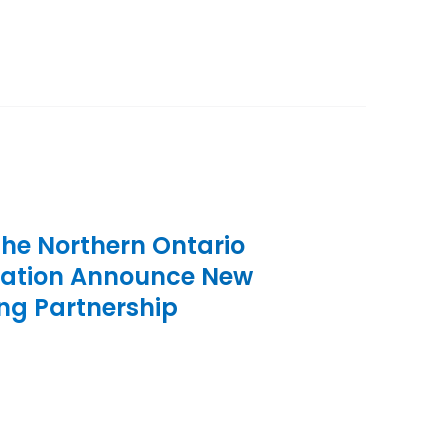
the Northern Ontario
iation Announce New
ng Partnership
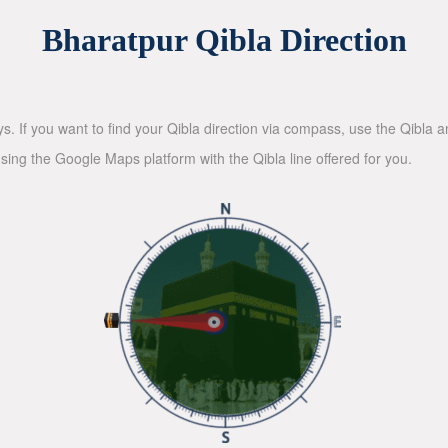
Bharatpur Qibla Direction
ys. If you want to find your Qibla direction via compass, use the Qibla
sing the Google Maps platform with the Qibla line offered for you.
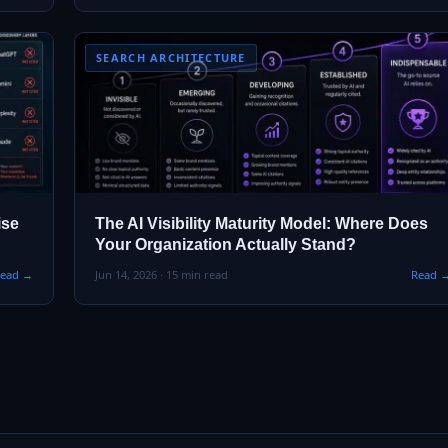
SEARCH ARCHITECTURE
ise
The AI Visibility Maturity Model: Where Does
Your Organization Actually Stand?
ead →
Jun 14, 2026 · 15 min read
Read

Assigned task:
Give back exactly the lines from the one containing "SEARCH ARCHITECTURE" to the end of the material, both ends included.

Answer box:
SEARCH ARCHITECTURE
ise
The AI Visibility Maturity Model: Where Does
Your Organization Actually Stand?
ead →
Jun 14, 2026 · 15 min read
Read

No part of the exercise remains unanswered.